From Sen. Obama’s June 28th, 2005, floor statement on passage of H.R. 6, the Energy Policy Act of 2005:
Mr. OBAMA. Mr. President, I would like to express my gratitude to the managers of the energy bill, Senators Domenici and Bingaman, for their support of two amendments that I offered. I am proud that these amendments have been included in the legislation that the Senate will vote on today, and I believe that their enactment will help America increase its energy independence and transition our energy industry to full usage of 21st century technologies.
The first adopted amendment, which was cosponsored by Senator Lugar, provides $85 million to three universities for research and testing on developing Illinois basin coal into transportation fuels, including Fischer-Tropsch jet fuel, a type of low-emissions diesel that can be used in jets and diesel. The funds provided in this amendment will assist Southern Illinois University, Purdue University, and the University of Kentucky in upgrading existing facilities and constructing new facilities to conduct research and testing on this technology. It is critical that our Government invests in domestic fossil fuel supplies in an innovative manner, and this is a commonsense way to expand our coal industry in an environmentally friendly manner.
Fischer-Tropsch appears not so popular on the campaign trail these days. No mention in the Senator’s latest energy speech, delivered Monday. He does mention carbon sequestration favorably, however.

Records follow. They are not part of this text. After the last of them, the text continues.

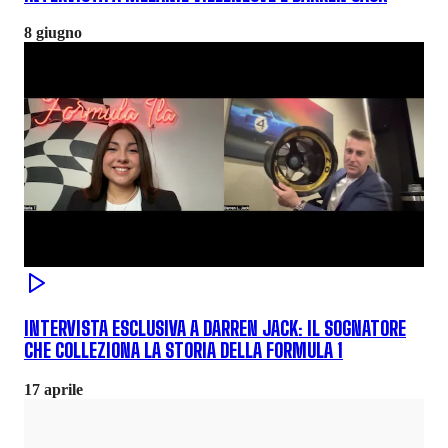
8 giugno
INTERVISTA ESCLUSIVA A DARREN JACK: IL SOGNATORE
CHE COLLEZIONA LA STORIA DELLA FORMULA 1
17 aprile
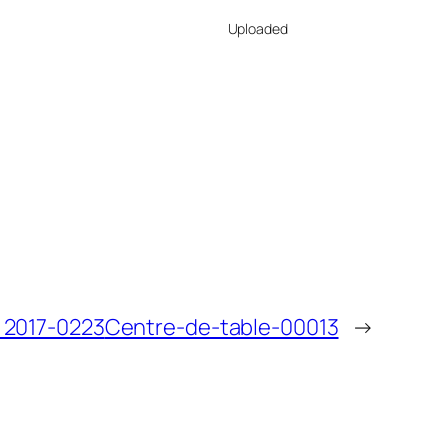
Uploaded
 2017-0223
Centre-de-table-00013
→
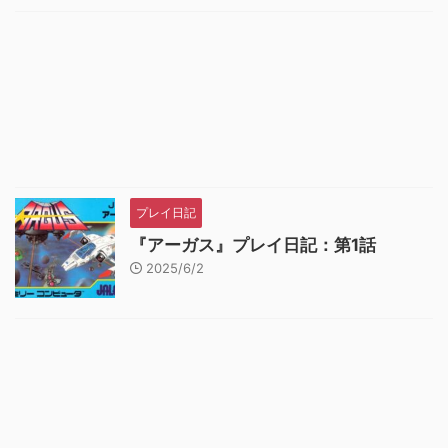
プレイ日記
『アーガス』プレイ日記：第1話
2025/6/2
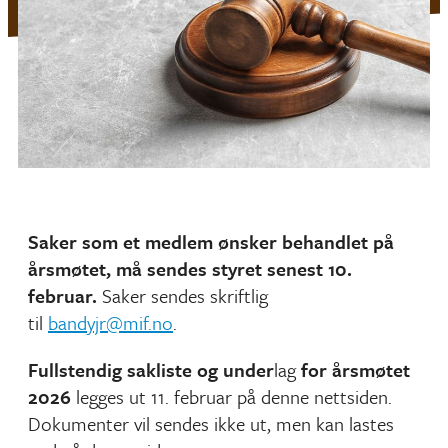
Saker som et medlem ønsker behandlet på
årsmøtet, må sendes styret senest
10.
februar.
Saker sendes skriftlig
til
bandyjr@mif.no
.
Fullstendig sakliste og under
lag
for årsmøtet
2026
legges ut 11. februar på denne nettsiden.
Dokumenter vil sendes ikke ut, men kan lastes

The Wall Street Journal’s editorial today, “The Green Hornet” takes a critical look at that speech and its disconnect from economic, technological and energy realities. In a a relevant passage the editorial also notes that “the cap-and-trade program also favored by Mr. Obama would effectively bar new coal plants.”
Problems like these are the reality of “alternative” energy, and they explain why every “energy independence” plan has faltered since the 1970s. But just because Mr. Obama’s plan is wildly unrealistic doesn’t mean that a program of vast new taxes, subsidies and mandates wouldn’t be destructive. The U.S. has a great deal invested in fossil fuels not because of a political conspiracy or because anyone worships carbon but because other sources of energy are, right now, inferior.